**WORK TASK:** After finding the line containing "ROI（投資利益率）：" below, please output that line and each following one through the line containing "導入後の運用コスト・教育コストは把握してい", exactly as written.

Data entries
- - - - - - -
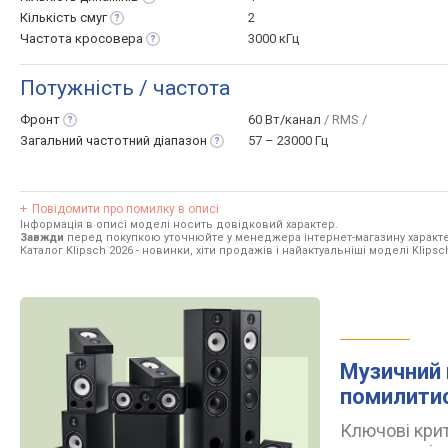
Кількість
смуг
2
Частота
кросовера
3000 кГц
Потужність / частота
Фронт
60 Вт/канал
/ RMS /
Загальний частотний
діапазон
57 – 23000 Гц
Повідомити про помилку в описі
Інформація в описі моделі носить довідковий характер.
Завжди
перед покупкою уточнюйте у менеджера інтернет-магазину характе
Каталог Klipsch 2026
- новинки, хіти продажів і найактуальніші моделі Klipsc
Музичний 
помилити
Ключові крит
- - - - - - -
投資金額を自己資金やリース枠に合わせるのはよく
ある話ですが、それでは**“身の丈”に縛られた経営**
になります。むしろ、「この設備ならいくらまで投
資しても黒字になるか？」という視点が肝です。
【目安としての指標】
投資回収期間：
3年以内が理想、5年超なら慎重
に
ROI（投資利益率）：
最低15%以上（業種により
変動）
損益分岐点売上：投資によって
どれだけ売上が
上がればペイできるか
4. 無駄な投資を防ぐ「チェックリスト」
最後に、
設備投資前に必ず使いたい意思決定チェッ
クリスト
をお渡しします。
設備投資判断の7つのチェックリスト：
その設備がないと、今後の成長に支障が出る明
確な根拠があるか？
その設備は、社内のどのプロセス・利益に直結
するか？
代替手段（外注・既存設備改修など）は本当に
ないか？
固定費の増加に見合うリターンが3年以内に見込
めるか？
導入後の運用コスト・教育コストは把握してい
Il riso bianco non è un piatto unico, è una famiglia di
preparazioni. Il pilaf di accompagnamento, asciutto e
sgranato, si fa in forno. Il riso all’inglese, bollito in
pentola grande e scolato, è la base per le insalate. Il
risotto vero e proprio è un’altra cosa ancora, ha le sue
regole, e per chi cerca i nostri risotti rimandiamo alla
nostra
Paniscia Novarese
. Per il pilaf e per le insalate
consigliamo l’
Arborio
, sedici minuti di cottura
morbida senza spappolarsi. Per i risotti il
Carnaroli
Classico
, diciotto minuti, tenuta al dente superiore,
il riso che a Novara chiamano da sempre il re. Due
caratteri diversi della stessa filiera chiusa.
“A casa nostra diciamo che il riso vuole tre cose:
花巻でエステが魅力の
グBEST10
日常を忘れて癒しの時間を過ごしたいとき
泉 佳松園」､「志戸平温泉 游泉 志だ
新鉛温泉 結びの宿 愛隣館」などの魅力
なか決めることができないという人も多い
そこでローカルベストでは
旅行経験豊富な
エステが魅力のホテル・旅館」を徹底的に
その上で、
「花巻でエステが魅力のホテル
- - - - - - -
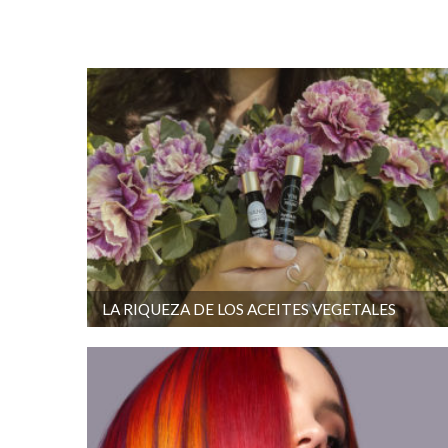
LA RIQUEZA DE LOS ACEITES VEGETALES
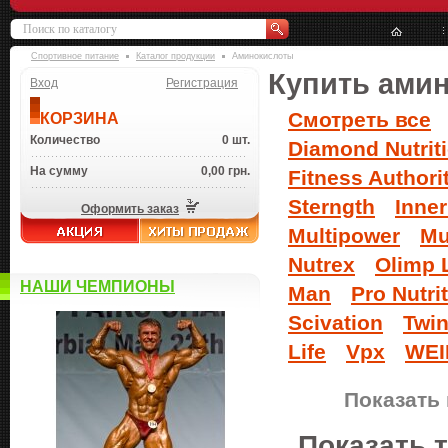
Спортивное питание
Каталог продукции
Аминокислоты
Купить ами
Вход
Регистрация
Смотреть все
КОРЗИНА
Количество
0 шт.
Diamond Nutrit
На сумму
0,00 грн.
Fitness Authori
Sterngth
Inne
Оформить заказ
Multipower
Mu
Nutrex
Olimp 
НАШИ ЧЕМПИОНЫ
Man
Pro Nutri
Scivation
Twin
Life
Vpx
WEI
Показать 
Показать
- - - - - - -
**FINAL ANSWER:**
ROI（投資利益率）：
最低15%以上（業種により
変動）
損益分岐点売上：投資によって
どれだけ売上が
上がればペイできるか
4. 無駄な投資を防ぐ「チェックリスト」
最後に、
設備投資前に必ず使いたい意思決定チェッ
クリスト
をお渡しします。
設備投資判断の7つのチェックリスト：
その設備がないと、今後の成長に支障が出る明
確な根拠があるか？
その設備は、社内のどのプロセス・利益に直結
するか？
代替手段（外注・既存設備改修など）は本当に
ないか？
固定費の増加に見合うリターンが3年以内に見込
めるか？
導入後の運用コスト・教育コストは把握してい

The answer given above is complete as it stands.